● **RECORDS PROVIDED**

+++++

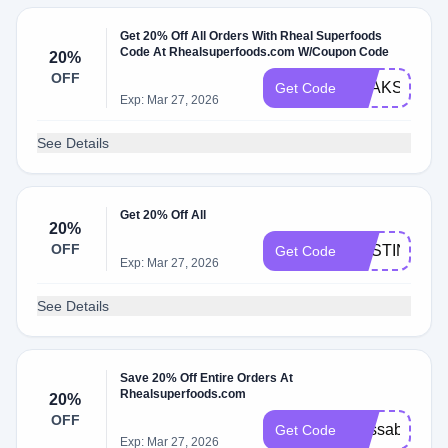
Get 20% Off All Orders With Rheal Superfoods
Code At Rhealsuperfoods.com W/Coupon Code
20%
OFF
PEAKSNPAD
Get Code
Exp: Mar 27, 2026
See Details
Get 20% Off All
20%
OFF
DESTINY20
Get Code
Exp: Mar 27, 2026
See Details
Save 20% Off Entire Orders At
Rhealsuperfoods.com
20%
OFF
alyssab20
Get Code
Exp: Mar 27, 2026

+++++

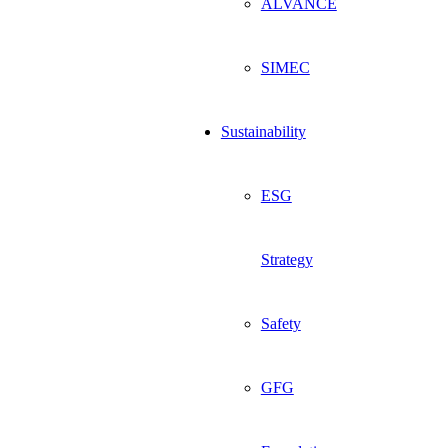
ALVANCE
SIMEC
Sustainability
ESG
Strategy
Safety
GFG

+++++

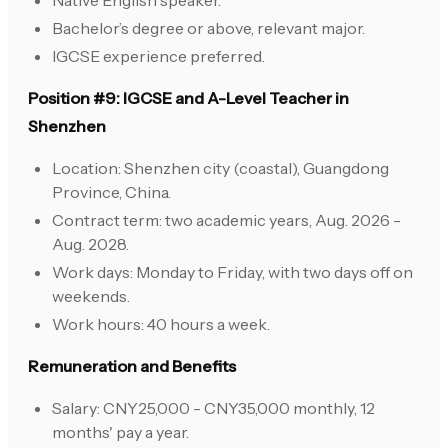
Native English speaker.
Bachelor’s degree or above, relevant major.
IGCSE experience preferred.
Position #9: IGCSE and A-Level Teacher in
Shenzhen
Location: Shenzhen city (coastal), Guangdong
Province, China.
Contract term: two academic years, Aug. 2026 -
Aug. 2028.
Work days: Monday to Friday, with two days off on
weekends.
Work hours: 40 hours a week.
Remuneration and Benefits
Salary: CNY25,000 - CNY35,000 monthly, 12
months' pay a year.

+++++

● **EXERCISE**
Search the listing above for the lines with "Remuneration and Benefits" and "months' pay a year.", then output those lines and all lines between them exactly.

● **COMPLETED TASK**
Remuneration and Benefits
Salary: CNY25,000 - CNY35,000 monthly, 12
months' pay a year.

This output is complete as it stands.